Most of the XMLs to be validated each have their own XSD, so I'd like to read the schema that is mentioned in the XML itself (xs:noNamespaceSchemaLocation="schemaname.xsd").
The validation is done only during startup or manual reload (server software).

jurchiks
  • 1,354
  • 4
  • 25
  • 55
  • Could you people stop reformatting my code and give some answers?? – jurchiks Jan 01 '11 at 16:14
  • "Most of the XMLs to be validated each have their own XSD, so I'd like to read the schema that is mentioned in the XML itself" maybe this is related: http://stackoverflow.com/questions/2829105/validating-xml-with-multiple-xsds-in-java – Cephalopod Jan 01 '11 at 17:36
  • Related maybe, but not what I need. I only need to validate it and I'm asking if THIS way is good or does it need any fixing. Your code requires more classes/methods than just this one and that's not exactly what I'm looking for. – jurchiks Jan 01 '11 at 19:52
  • @Alberto - "proper" is a subjective term. I have my code style and I don't like it when others touch it for whatever reason. Besides, it is not important in this question. – jurchiks Jul 22 '14 at 12:46

2 Answers2

1

As I interpret it, the javax.xml.validation.Schema object returned by SchemaFactory.newSchema() will try to fetch other schemas referred in the xml/xsd files to validate as indicated in the corresponding xsi:schemaLocation attributes. This implies that:

  1. If your schemas refer to schemas hosted in the internet, the Schema object will try to fetch them during runtime. As long as I'm aware, the default Schema implementation does not cache those schemas. The W3C already reported on bad coding practices resulting in de-facto DDoS to their website (up to 130M dtd requests per day!).
  2. If you are going to validate external uncontrolled xml files, then you are also exposed to the Schema trying to fetch other schemas from "possibly bad intended" xml sources.
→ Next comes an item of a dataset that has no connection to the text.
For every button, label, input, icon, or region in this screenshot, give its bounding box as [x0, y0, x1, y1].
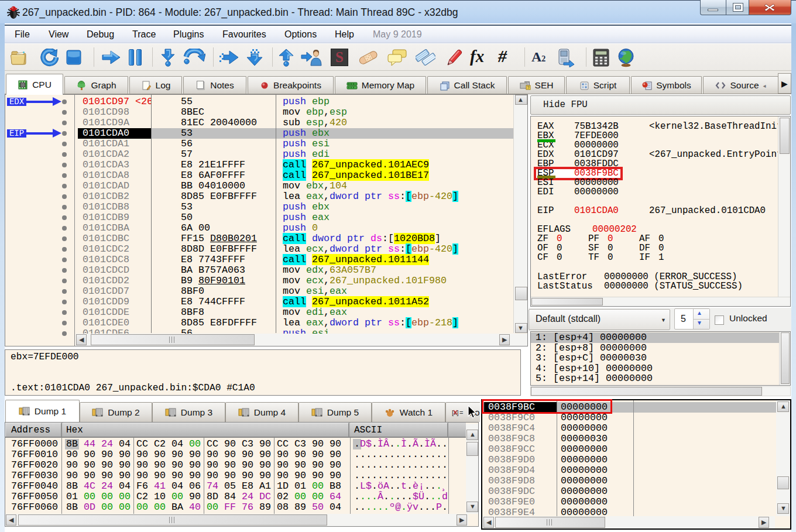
svg-text:=: = — [459, 409, 463, 416]
svg-text:?: ? — [527, 85, 529, 90]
For more evil attack vectors, take a look into sign's previous answer

To avoid this pitfall, you can store all external resources locally and use the SchemaFactory.setResourceResolver method to instruct the Schema how to fetch them.

Community
  • 1
  • 1
Alberto
  • 5,021
  • 4
  • 46
  • 69
  • Way to necro-post... I don't have such concerns over my XMLs as the only XSDs they have are in the folder next to them and are written by me. – jurchiks Jul 21 '14 at 19:00
  • With necro-post you mean your original post is already answered? Perhaps you could include the resolution? I find your point about DoS very interesting, and still applicable... – Alberto Jul 22 '14 at 06:19
  • you explained the DoS thing yourself. And the main question still hasn't been answered, but I'd long forgotten about it until you necro-posted. There is no reason to think that after 3 years I would still be interested in an answer to a question like this. – jurchiks Jul 22 '14 at 12:49
  • I see. I somehow have also missed the core question. But I guess you meant if you should use `SchemaFactory.newSchema(Source[] schemas)` instead of `schema.newValidator(String id)`? You don't need to answer. Your question is still of interest to me, and just would like to improve it / see it improved for future reference. The title is too vague though (there are too many general "_XML validation using XSD_" questions here). – Alberto Jul 22 '14 at 13:44
  • `I would like to know if I should use schema.newValidator("dir/to/schema.xsd") after all or is the current version - just schema.newValidator() - alright?`. ..... `SchemaFactory.newSchema(Source[] schemas) instead of schema.newValidator(String id)` - that doesn't make any sense, schema != validator. – jurchiks Jul 23 '14 at 13:23
  • Obviously. The point is that there is no `Schema.newValidator` with that signature. It is possible thought to get an `Schema` from one (or more) xsd with the `SchemaFactory` API, and from that schema, a `validator` – Alberto Jul 25 '14 at 20:39
  • I have no idea what you're talking about - http://docs.oracle.com/javase/8/docs/api/javax/xml/validation/Schema.html#newValidator-- – jurchiks Jul 27 '14 at 17:07
  • There is a `Schema.newValidator()` (the one you link), but no `Schema.newValidator(String)`. From your comments, I'm afraid I have completely misunderstood the focus of your question. But at this point, I have also lost the interest in it. – Alberto Jul 28 '14 at 06:46
  • Yeah, I have no idea where Eclipse got that signature from (I used Eclipse when I was writing this)... But it's been 3 years after all, and idgaf anymore. – jurchiks Jul 28 '14 at 14:46
1

Are you really meaning XML DTD DOS attack? If so, there are some good articles on the net:

XML Denial of Service Attacks and Defenses http://msdn.microsoft.com/en-us/magazine/ee335713.aspx

From IBM developerWorks. "Tip: Configure SAX parsers for secure processing":

Entity resolution opens a number of potential security holes in XML.[...]
- The site where the external DTD is hosted can log the communication. [...]
- The site that hosts the DTD can slow the parsing [...] It can also stop the parse completely by serving a malformed DTD.
- If the remote site changes the DTD, it can use dafault attribute values to inject new content into the document[...] It can change the content of the document by redefining entity references.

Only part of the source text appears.